Alongside the rhetorical bombast, China is also adding robust military strategic infrastructure along the disputed LAC. As Rajeev Bhattacharyya wrote in Firstpost earlier , “China is busy building at least two more roads in the Tibet Autonomous Region that will soon reach the LAC ahead of Mechuka in West Siang district of Arunachal Pradesh. The hilly and meandering route from LAC to Mechuka was one of the entry points of the People’s Liberation Army (PLA) in 1962 and it had reportedly reached a place called Gurudwara, which is only 15 kilometres from the subdivision headquarters.”

This isn’t a recent development. BBC had reported in 2014 that India is trying to play catch-up when it comes to border infrastructure along LAC after long ignoring the strategic benefits these hold for China. One of Narendra Modi’s very first initiatives after assuming office in 2014 was to order the construction of a 1,800-km road along the mountainous region of LAC, stretching from Tawang “to where the borders of India and China meet with Myanmar”.

The BBC report also quoted Lt Gen. JR Mukherjee, former chief of staff in India’s eastern army, as saying, “China has vastly beefed up its military infrastructure in Tibet and we are only catching up. Unless we do that, China will always arm-twist us on the border and try to impose a solution on its terms.”

In other words, China is consistently behaving as the big bully in the class.

Instead of diplomacy based on persuasion, highlighting of mutual interest and mitigation of friction points, it uses coercion as a foreign policy tool. Beijing doesn’t seem to understand friendship and mutual cooperation in international relationships. Its geo-strategy is based either on intimidation or patronage. Depending on the geopolitical or economic might of the nation it wishes to engage with, the strategy is calibrated between these two rigid principles.

It claims exaggerated sense of betrayal over India’s decision to allow Dalai Lama a Tawang visit, yet allows its own territory to be used by anti-India forces, like Paresh Barua’s Ulfa faction — a banned terror group in India — which is issuing threats against Dalai Lama. Wanted in India, Baruah, according to a NDTV report, is said to be hiding in China and there have been reports that Ulfa even has training camps in the Chinese territory.
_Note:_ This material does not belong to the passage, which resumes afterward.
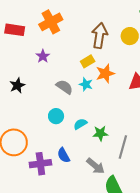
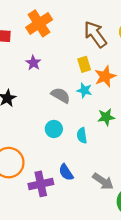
brown arrow: (100, 36) -> (95, 34), turned -40
yellow rectangle: (88, 61) -> (84, 64), turned -72
cyan semicircle: (80, 124) -> (82, 136), turned -64
green star: (100, 133) -> (106, 117), moved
China sees red over the spiritual leader meeting his followers in the Tawang monastery, yet sees no compunction in letting the China-Pakistan-Economic-Corridor (CPEC) cut through Gilgit-Baltistan, an Indian area illegally occupied by Pakistan.

Recent reports even indicate that Beijing is nudging Islamabad towards announcing Gilgit-Baltistan as Pakistan’s “fifth province”, that will allow greater control over the disputed territory.
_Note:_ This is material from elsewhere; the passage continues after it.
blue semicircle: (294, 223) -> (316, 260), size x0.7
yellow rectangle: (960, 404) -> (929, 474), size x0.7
It is rather rich for China to expect that India will remain super sensitive towards its territorial integrity while it goes about trampling upon India’s territorial concerns.

While there is little doubt that China is a bully, we must also understand the source of its power. Beijing’s coercive foreign policy in dependent on two big enablers — its economic and military might. It has also been aided by America’s declining geopolitical influence and the popular pushback against globalisation.

Every bully works on an assumption that the subject it bullies wants to avoid unpleasantness at all costs. From that point, it develops a mental advantage. As former diplomat Amit Dasgupta recently wrote in Hindustan Times , “Where Xi Jingping seriously miscalculated is that he took Prime Minister Narendra Modi’s hospitality as subservience, when it was, in fact, a hand of friendship. He needs to recall that Beijing’s behaviour in 2016 could not have won any friends in New Delhi.”

The People’s Liberation Army intruded into India’s side of LAC even as Modi was playing the perfect host to Jinping — a snub the prime minister is unlikely to forget in a hurry. From sending warships to South China Sea, extending military-strategic influence in Far East, to hosting a delegation from Taiwan, Modi has since taken a series of steps aimed at showing China that India is not intimidated by its bullying.

Recent Chinese fears over Dalai Lama’s visit arise from speculation that the spiritual leader may announce his successor from Tawang, a possibility China is desperate to avoid. The game isn’t over yet.